Cane (Jean Toomer)

Long, 100 page, poem in three main parts. Each consists of a mixture of prose narrative (the first two parts have subtitles, often but not always naming women that appear in them) and lineated poems. The first part is set in the – rural – south, to the music of work songs, the second in the – urban – north with a more upbeat jazzy feel, and the third part (‘Kabnis’, named after a character that Toomer identified as himself) returns to the south with a more immediately harder and authoritative form, perhaps derived from increased concision.

It was published in 1923, and was an important part of the “Harlem Renaissance”. One noteworthy quality of the prose was – I felt – the way that the first section treats its women with puzzlement (Louisa thinks “Where were they, these people? She’d sing, and perhaps they’d come out and join her. Perhaps Tom Burwell would come”, as Tom is being murdered by a mob for jealousy killing another of her lovers), whereas in the second the desire of men is more opaque, and the women are referred to with slang about “educated, middle class Afro-Americans who behave… snobbish” (I want to apologise for previously using the word in this blog post, which I probably did out of some sense of guilt or remorse for the use of similar terms, ones which I recognise, unlike this one, in lots of modernist literature, and trying to be matter of fact about misogyny, etc.). Perhaps the lineated poems can seen as a commentary on these sex roles.

The last section definitely seems to enact narrative and symbolic closure, as the repeating use of ‘song’ becomes ‘soul’ and a peripheral character claims that ‘sin’ is the “lies. O… th white folks… when they made th Bible lie”. It closes with an image of the sun rising for sexual love and consummation.

There is still the indeterminacy of whether “Jesus” is a lie or lied about. Part of the first section titled ‘Esther’ ends with a man, Barlo, whom Esther has spent much of her life obsessed with, recognizing her from a religious fit or trance he underwent when she was a child; at this point Esther suddenly finds Barlo repulsive, and she leaves him and her pursuit of him ,”steps out. There is no air, no street, and the town has completely disappeared”.

It’s shape / music is not immediately appealing, and its closure frustrated what was a sense of importance for the just mentioned scene and its universality.

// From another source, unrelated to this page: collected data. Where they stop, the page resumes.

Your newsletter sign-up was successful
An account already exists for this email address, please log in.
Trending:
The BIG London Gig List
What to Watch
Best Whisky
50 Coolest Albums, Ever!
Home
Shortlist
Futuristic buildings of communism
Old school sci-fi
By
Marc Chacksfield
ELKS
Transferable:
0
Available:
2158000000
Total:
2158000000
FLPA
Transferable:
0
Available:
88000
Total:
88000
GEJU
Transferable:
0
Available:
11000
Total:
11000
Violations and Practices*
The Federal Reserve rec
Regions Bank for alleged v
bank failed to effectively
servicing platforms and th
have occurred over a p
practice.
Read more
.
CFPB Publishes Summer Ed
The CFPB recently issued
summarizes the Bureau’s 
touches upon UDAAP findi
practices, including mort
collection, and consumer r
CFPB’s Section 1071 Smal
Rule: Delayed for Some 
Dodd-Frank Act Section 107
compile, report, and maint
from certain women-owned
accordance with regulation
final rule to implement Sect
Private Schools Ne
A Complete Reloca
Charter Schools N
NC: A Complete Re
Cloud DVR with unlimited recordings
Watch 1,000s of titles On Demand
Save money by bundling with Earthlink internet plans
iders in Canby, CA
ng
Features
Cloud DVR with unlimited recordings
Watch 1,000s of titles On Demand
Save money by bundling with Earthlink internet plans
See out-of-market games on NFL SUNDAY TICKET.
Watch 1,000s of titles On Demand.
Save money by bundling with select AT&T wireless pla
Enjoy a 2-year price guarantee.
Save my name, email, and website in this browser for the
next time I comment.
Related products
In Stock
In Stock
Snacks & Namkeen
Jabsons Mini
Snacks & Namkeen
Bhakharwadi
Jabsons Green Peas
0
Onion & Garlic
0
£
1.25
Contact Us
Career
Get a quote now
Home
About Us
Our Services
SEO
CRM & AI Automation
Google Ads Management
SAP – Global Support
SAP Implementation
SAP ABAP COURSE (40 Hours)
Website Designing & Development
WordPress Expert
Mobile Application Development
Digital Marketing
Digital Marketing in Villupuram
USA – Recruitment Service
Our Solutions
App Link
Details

However, there are moments to enjoy independent of those narrative tensions, such as the gradually more self conscious use of rich diction, the poetic / universal feel to some of the later lineated poems, and the sense of impermanent / threatened beauty in lives and ways of life (which his letters remarked on), especially the interplay of characters coming to terms with racism: “I came back to tell you, brother, that white faces are the petals of roses. That dark faces are petals of dusk. That I am going out to gather petals” (Bona and Paul).